UNASSIGNED: The highest median [177Lu]Lu-NeoB binding was observed in primary PCa samples, while median and overall [177Lu]Lu-PSMA-617 binding was highest in CRPC samples. The highest [177Lu]Lu-NeoB binding was observed in 3/17 CRPC samples of which one sample showed no [177Lu]Lu-PSMA-617 binding. RNA ISH analyses showed a trend between mRNA expression and radiopharmaceutical binding, and confirmed the distinct GRPR and PSMA expression patterns in primary PCa observed with radiopharmaceutical binding.
UNASSIGNED: Our study emphasizes that GRPR-targeting approaches can contribute to improved PCa management and complement currently applied PSMA-targeting strategies in both early and late stage PCa.
摘要:
■前列腺癌(PCa)的靶向放射性核素成像和治疗的核心是前列腺特异性膜抗原(PSMA)靶向放射性药物。胃泌素释放肽受体(GRPR)靶向已被提出作为PCa疗法的潜在附加方法。这项研究的目的是调查GRPR靶向应用在何种程度上以及在疾病的哪个阶段可以在PCa的管理中补充PSMA靶向疗法。
■针对GRPR和PSMA的放射性药物[177Lu]Lu-NeoB和[177Lu]Lu-PSMA-617的结合,在20例良性前列腺增生(BPH)的组织切片上进行了评估和比较,16个原发性PCa和17个进行性去势抗性PCa(CRPC)新鲜冷冻组织标本。进行苏木精-伊红和α-甲基酰基-CoA消旋酶染色以识别前列腺腺癌和潜在的高级别前列腺上皮内瘤变的区域。对于主PCa样本的子集,RNA原位杂交(ISH)用于鉴定确定的肿瘤区域中的靶mRNA表达。
■在原发性PCa样品中观察到最高的中值[177Lu]Lu-NeoB结合,而[177Lu]Lu-PSMA-617的中位数和总体结合在CRPC样品中最高。在3/17个CRPC样品中观察到最高的[177Lu]Lu-NeoB结合,其中一个样品没有显示[177Lu]Lu-PSMA-617结合。RNAISH分析显示mRNA表达和放射性药物结合之间的趋势,并证实了在放射性药物结合下观察到的原发性PCa中不同的GRPR和PSMA表达模式。

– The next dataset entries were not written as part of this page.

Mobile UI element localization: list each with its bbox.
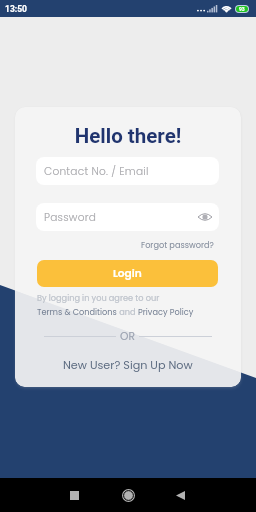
- staticText: 13:50: [5, 4, 27, 14]
- button[interactable]: Password: [36, 203, 219, 231]
- button[interactable]: Home: [116, 483, 140, 507]
- staticText: 93: [239, 6, 245, 12]
- button[interactable]: Login: [37, 260, 218, 287]
- button[interactable]: Terms & Conditions: [37, 306, 117, 317]
- button[interactable]: Recent apps: [62, 483, 86, 507]
- staticText: and: [117, 306, 138, 317]
- button[interactable]: New User? Sign Up Now: [15, 355, 241, 375]
- button[interactable]: Contact No. / Email: [36, 157, 219, 185]
- staticText: By logging in you agree to our: [37, 292, 160, 303]
- staticText: New User? Sign Up Now: [63, 357, 193, 373]
- staticText: OR: [120, 329, 135, 343]
- button[interactable]: Forgot password?: [125, 237, 214, 251]
- staticText: Login: [113, 266, 142, 281]
- staticText: Forgot password?: [141, 239, 214, 250]
- staticText: Hello there!: [15, 124, 241, 148]
- other: Show password: [198, 212, 212, 222]
- button[interactable]: Back: [168, 483, 192, 507]
- staticText: Contact No. / Email: [44, 164, 149, 179]
- button[interactable]: Privacy Policy: [138, 306, 194, 317]
- staticText: Password: [44, 210, 97, 225]
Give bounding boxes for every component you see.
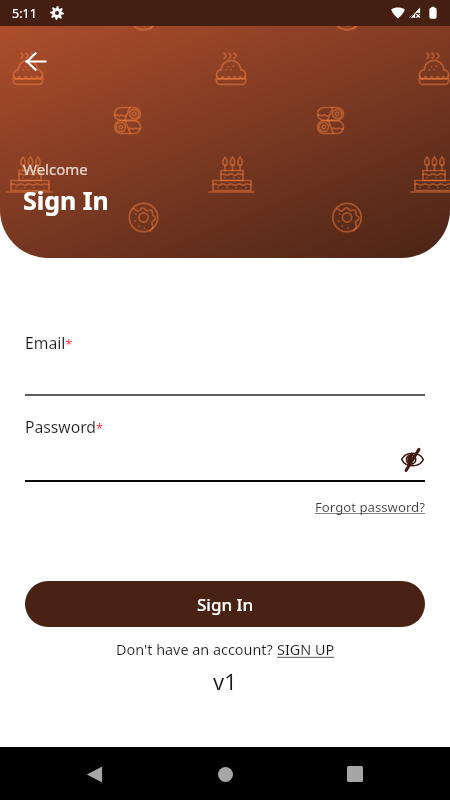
button[interactable]: Recent apps <box>335 754 375 794</box>
staticText: Welcome <box>23 159 88 179</box>
button[interactable]: SIGN UP <box>277 640 335 660</box>
button[interactable]: Back <box>18 44 52 78</box>
staticText: 5:11 <box>12 5 37 22</box>
staticText: Sign In <box>23 183 109 217</box>
button[interactable]: Sign In <box>25 581 425 627</box>
staticText: Password* <box>25 416 104 437</box>
button[interactable]: Show password <box>399 446 425 472</box>
button[interactable]: Forgot password? <box>315 498 425 516</box>
staticText: SIGN UP <box>277 640 335 660</box>
staticText: Sign In <box>197 593 254 616</box>
staticText: Don't have an account? <box>116 640 277 660</box>
staticText: v1 <box>213 666 237 696</box>
staticText: Forgot password? <box>315 498 425 516</box>
staticText: Email* <box>25 332 73 353</box>
button[interactable]: Back <box>74 754 114 794</box>
button[interactable]: Home <box>205 754 245 794</box>
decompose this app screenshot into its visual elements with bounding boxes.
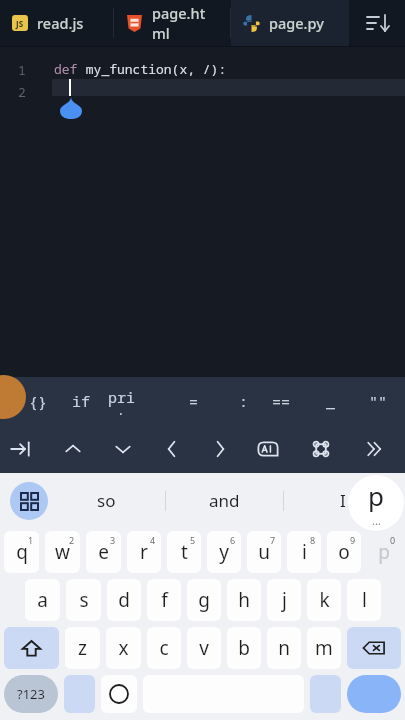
staticText: z bbox=[78, 635, 87, 661]
staticText: j bbox=[282, 587, 287, 613]
staticText: read.js bbox=[37, 13, 84, 33]
staticText: 4 bbox=[150, 534, 156, 546]
staticText: if bbox=[72, 391, 91, 411]
staticText: p bbox=[378, 539, 390, 565]
button[interactable]: Enter bbox=[347, 675, 401, 713]
staticText: JS bbox=[16, 18, 24, 29]
button[interactable]: r bbox=[127, 531, 161, 573]
staticText: print bbox=[108, 387, 140, 415]
button[interactable]: u bbox=[247, 531, 281, 573]
button[interactable]: Right bbox=[202, 431, 238, 467]
staticText: 8 bbox=[310, 534, 316, 546]
button[interactable]: Emoji bbox=[101, 675, 137, 713]
button[interactable]: m bbox=[307, 627, 341, 669]
button[interactable]: = bbox=[178, 387, 210, 415]
button[interactable]: o bbox=[327, 531, 361, 573]
staticText: : bbox=[239, 391, 249, 411]
staticText: f bbox=[161, 587, 168, 613]
button[interactable]: y bbox=[207, 531, 241, 573]
button[interactable]: Comma bbox=[64, 675, 95, 713]
button[interactable]: a bbox=[25, 579, 60, 621]
button[interactable]: {} bbox=[22, 387, 54, 415]
staticText: 2 bbox=[69, 534, 75, 546]
button[interactable]: p bbox=[367, 531, 401, 573]
button[interactable]: JS bbox=[0, 0, 113, 46]
button[interactable]: I bbox=[284, 473, 401, 528]
staticText: so bbox=[97, 489, 116, 512]
staticText: "" bbox=[369, 391, 388, 411]
button[interactable]: Period bbox=[310, 675, 341, 713]
button[interactable]: page.html bbox=[114, 0, 230, 46]
button[interactable]: so bbox=[48, 473, 165, 528]
staticText: 5 bbox=[190, 534, 196, 546]
button[interactable]: "" bbox=[362, 387, 394, 415]
button[interactable]: b bbox=[227, 627, 261, 669]
button[interactable]: page.py bbox=[231, 0, 349, 46]
button[interactable]: Down bbox=[105, 431, 141, 467]
staticText: d bbox=[118, 587, 130, 613]
staticText: h bbox=[238, 587, 250, 613]
button[interactable]: v bbox=[187, 627, 221, 669]
button[interactable]: e bbox=[86, 531, 121, 573]
staticText: r bbox=[140, 539, 148, 565]
staticText: 9 bbox=[350, 534, 356, 546]
staticText: 6 bbox=[230, 534, 236, 546]
button[interactable]: j bbox=[267, 579, 301, 621]
staticText: page.html bbox=[152, 3, 218, 43]
button[interactable]: and bbox=[166, 473, 283, 528]
button[interactable]: l bbox=[347, 579, 381, 621]
button[interactable]: ?123 bbox=[4, 675, 58, 713]
button[interactable]: More bbox=[356, 431, 392, 467]
staticText: my_function(x, /): bbox=[78, 60, 227, 78]
button[interactable]: print bbox=[108, 387, 140, 415]
staticText: i bbox=[302, 539, 307, 565]
button[interactable]: : bbox=[228, 387, 260, 415]
staticText: o bbox=[338, 539, 350, 565]
button[interactable]: w bbox=[45, 531, 80, 573]
staticText: ... bbox=[372, 513, 381, 528]
staticText: g bbox=[198, 587, 210, 613]
button[interactable]: _ bbox=[315, 387, 347, 415]
staticText: and bbox=[209, 489, 240, 512]
button[interactable]: Shift bbox=[4, 627, 59, 669]
button[interactable]: AI bbox=[250, 431, 286, 467]
button[interactable]: k bbox=[307, 579, 341, 621]
staticText: 3 bbox=[110, 534, 116, 546]
staticText: ?123 bbox=[17, 685, 45, 703]
button[interactable]: h bbox=[227, 579, 261, 621]
staticText: 7 bbox=[270, 534, 276, 546]
staticText: t bbox=[181, 539, 188, 565]
button[interactable]: d bbox=[107, 579, 141, 621]
button[interactable]: f bbox=[147, 579, 181, 621]
button[interactable]: n bbox=[267, 627, 301, 669]
button[interactable]: i bbox=[287, 531, 321, 573]
staticText: I bbox=[340, 489, 346, 512]
button[interactable]: Tab bbox=[4, 431, 40, 467]
staticText: m bbox=[315, 635, 333, 661]
staticText: 1 bbox=[28, 534, 34, 546]
button[interactable]: Left bbox=[154, 431, 190, 467]
staticText: 2 bbox=[18, 83, 26, 101]
staticText: {} bbox=[29, 391, 48, 411]
button[interactable]: Backspace bbox=[347, 627, 401, 669]
button[interactable]: if bbox=[65, 387, 97, 415]
staticText: p bbox=[368, 478, 384, 513]
button[interactable]: g bbox=[187, 579, 221, 621]
staticText: u bbox=[258, 539, 270, 565]
button[interactable]: Command bbox=[303, 431, 339, 467]
staticText: k bbox=[319, 587, 330, 613]
button[interactable]: q bbox=[4, 531, 39, 573]
button[interactable]: x bbox=[106, 627, 141, 669]
staticText: _ bbox=[326, 391, 336, 411]
button[interactable]: z bbox=[65, 627, 100, 669]
button[interactable]: Up bbox=[55, 431, 91, 467]
button[interactable]: Apps bbox=[10, 482, 48, 520]
button[interactable]: t bbox=[167, 531, 201, 573]
button[interactable]: == bbox=[265, 387, 297, 415]
staticText: l bbox=[362, 587, 367, 613]
button[interactable]: s bbox=[66, 579, 101, 621]
button[interactable]: c bbox=[147, 627, 181, 669]
button[interactable]: Sort bbox=[349, 0, 405, 46]
staticText: 1 bbox=[18, 61, 26, 79]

■我们的研究强调,GRPR靶向方法可以有助于改善PCa管理,并补充目前在早期和晚期PCa中应用的PSMA靶向策略。
■针对GRPR和PSMA的放射性药物[177Lu]Lu-NeoB和[177Lu]Lu-PSMA-617的结合,在20例良性前列腺增生(BPH)的组织切片上进行了评估和比较,16个原发性PCa和17个进行性去势抗性PCa(CRPC)新鲜冷冻组织标本。进行苏木精-伊红和α-甲基酰基-CoA消旋酶染色以识别前列腺腺癌和潜在的高级别前列腺上皮内瘤变的区域。对于主PCa样本的子集,RNA原位杂交(ISH)用于鉴定确定的肿瘤区域中的靶mRNA表达。
■在原发性PCa样品中观察到最高的中值[177Lu]Lu-NeoB结合,而[177Lu]Lu-PSMA-617的中位数和总体结合在CRPC样品中最高。在3/17个CRPC样品中观察到最高的[177Lu]Lu-NeoB结合,其中一个样品没有显示[177Lu]Lu-PSMA-617结合。RNAISH分析显示mRNA表达和放射性药物结合之间的趋势,并证实了在放射性药物结合下观察到的原发性PCa中不同的GRPR和PSMA表达模式。
■我们的研究强调,GRPR靶向方法可以有助于改善PCa管理,并补充目前在早期和晚期PCa中应用的PSMA靶向策略。